--- Records to process ---

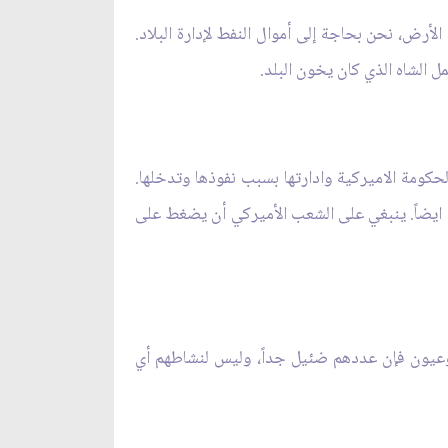
لأرض، نحن بحاجة إلى أموال النفط لإدارة البلاد.
ل الشاه الذي كان يخون البلد.
حكومة الاميركية وادارتها بسبب نفوذها وتدخلها.
كي ايضاً. ينبغي على الشعب الأميركي أن يضغط على
شيوعيون فإن عددهم ضئيل جداً، وليس لنشاطهم أي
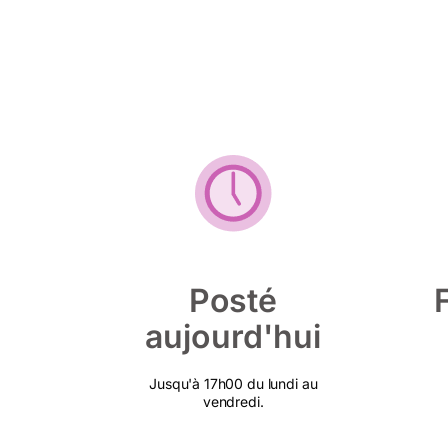
Posté
aujourd'hui
Jusqu'à 17h00 du lundi au
vendredi.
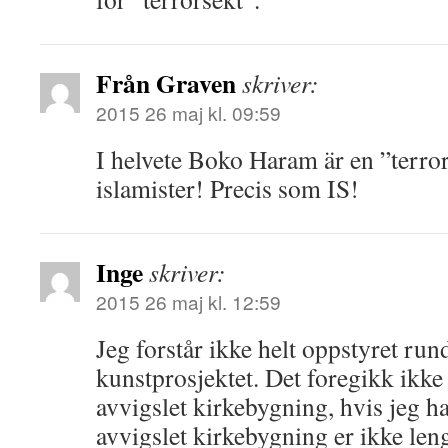
Från Graven
skriver:
2015 26 maj kl. 09:59
I helvete Boko Haram är en ”terror
islamister! Precis som IS!
Inge
skriver:
2015 26 maj kl. 12:59
Jeg forstår ikke helt oppstyret rund
kunstprosjektet. Det foregikk ikke 
avvigslet kirkebygning, hvis jeg har
avvigslet kirkebygning er ikke leng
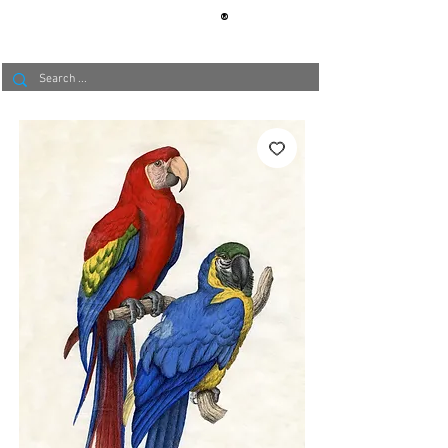
®
BERLIN
TAPETE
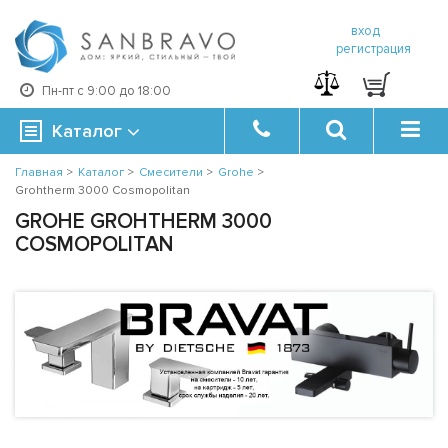
вход
регистрация
Пн-пт с 9:00 до 18:00
Каталог
Главная
>
Каталог
>
Смесители
>
Grohe
>
Grohtherm 3000 Cosmopolitan
GROHE GROHTHERM 3000
COSMOPOLITAN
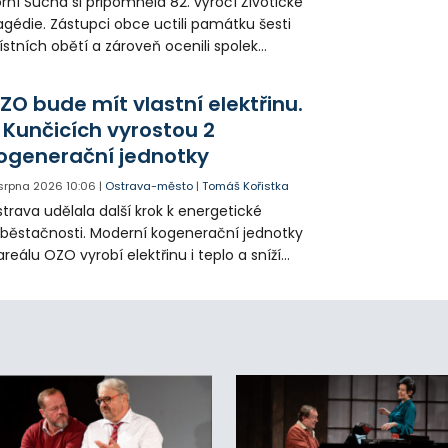
rní Suchá si připomněla 82. výročí Životické
agédie. Zástupci obce uctili památku šesti
stních obětí a zároveň ocenili spolek
votice Sobě za zpřístupnění informací o
agédii prostřednictvím QR kódů u
ZO bude mít vlastní elektřinu.
amátníků.
 Kunčicích vyrostou 2
ogenerační jednotky
 srpna 2026
10:06
|
Ostrava-město
|
Tomáš Kořistka
trava udělala další krok k energetické
běstačnosti. Moderní kogenerační jednotky
areálu OZO vyrobí elektřinu i teplo a sníží
klady i emise. Malou elektrárnu postaví
olia přímo v Kunčicích.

---

**Exercise aim:** Lines from the one containing "Ostrava-město" through the final line of the entries above are to be output exactly; omit all others.

**Task output:**
Ostrava-město
|
Tomáš Kořistka
trava udělala další krok k energetické
běstačnosti. Moderní kogenerační jednotky
areálu OZO vyrobí elektřinu i teplo a sníží
klady i emise. Malou elektrárnu postaví
olia přímo v Kunčicích.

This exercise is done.